Ultimately it's not my problem. It's her problem. I want to see her come through this situation without going bankrupt. I want to make sure she has a job to earn money to provide for her and her daughter's future. The daughter is going to college next fall. Who's gonna pay for that? It's tremendously costly - especially when they go to school hours away from home. Her husband is never going to get better and he won't be able to work. He resigned from his job. He's now been diagnosed with vascular dementia on top of all his other problems. Will he be able to live at home? Will my sister be able to take care of him? Will they be able to pay someone to help? Will Medicaid or the government supplement?

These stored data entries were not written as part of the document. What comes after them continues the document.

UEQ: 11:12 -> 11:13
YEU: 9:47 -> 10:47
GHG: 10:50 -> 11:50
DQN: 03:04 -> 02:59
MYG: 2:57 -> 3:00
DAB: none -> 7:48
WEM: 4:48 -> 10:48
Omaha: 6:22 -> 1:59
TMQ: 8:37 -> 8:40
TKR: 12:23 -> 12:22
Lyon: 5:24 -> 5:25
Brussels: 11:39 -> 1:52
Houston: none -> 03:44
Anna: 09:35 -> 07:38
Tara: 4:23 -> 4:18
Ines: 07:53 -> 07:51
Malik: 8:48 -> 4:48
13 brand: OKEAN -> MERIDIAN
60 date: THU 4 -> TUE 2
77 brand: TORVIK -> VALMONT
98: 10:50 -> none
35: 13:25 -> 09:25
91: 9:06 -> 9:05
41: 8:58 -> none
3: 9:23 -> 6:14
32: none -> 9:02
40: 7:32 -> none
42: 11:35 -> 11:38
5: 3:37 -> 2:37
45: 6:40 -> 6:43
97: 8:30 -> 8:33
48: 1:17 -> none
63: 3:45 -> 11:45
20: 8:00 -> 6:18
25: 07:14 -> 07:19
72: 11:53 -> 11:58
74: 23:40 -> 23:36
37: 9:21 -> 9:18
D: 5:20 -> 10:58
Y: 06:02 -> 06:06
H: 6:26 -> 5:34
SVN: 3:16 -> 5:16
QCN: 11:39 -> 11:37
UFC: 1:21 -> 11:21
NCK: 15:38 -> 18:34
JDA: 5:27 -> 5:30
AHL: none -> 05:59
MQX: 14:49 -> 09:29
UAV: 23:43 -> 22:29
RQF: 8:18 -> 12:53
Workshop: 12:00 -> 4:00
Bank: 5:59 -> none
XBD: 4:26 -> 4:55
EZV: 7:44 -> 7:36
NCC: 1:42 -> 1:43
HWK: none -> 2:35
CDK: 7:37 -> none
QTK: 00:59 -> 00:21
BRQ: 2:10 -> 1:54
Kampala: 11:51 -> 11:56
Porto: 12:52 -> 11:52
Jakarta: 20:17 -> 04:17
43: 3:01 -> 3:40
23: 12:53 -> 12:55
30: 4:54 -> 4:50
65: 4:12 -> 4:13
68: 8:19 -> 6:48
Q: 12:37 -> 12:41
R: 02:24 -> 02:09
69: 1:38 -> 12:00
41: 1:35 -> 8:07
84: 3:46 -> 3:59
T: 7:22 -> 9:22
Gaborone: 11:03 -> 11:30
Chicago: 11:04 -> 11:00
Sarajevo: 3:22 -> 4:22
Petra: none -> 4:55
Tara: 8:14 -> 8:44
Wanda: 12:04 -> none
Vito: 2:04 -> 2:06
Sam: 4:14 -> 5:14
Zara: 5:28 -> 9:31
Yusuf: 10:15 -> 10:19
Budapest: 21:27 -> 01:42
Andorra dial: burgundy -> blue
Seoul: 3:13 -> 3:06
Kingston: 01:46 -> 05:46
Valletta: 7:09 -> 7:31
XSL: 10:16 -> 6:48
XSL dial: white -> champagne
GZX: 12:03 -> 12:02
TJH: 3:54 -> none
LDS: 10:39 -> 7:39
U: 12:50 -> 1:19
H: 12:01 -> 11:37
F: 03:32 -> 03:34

I don't know how I would spend my life in a similiar situation. I don't know what it's like to have your special persons life ruined by someone else which also ruined her life. Maybe caring for him is her life's calling. Who's gonna take care of her? What happens when he dies? Are they going to keep bringing him back and kicking the tin can down the road with little consideration as to the quality of life? Just preserving life? At all costs?

After tonight's exchange over the phone I don't know what to do. She's furious. I get that. Maybe it was never my place to support her or help her in a way I know how. Maybe my dad crossed the line.

All I know is they keep asking for prayers. And from my perspective they aren't working and the situation is getting worse instead of better.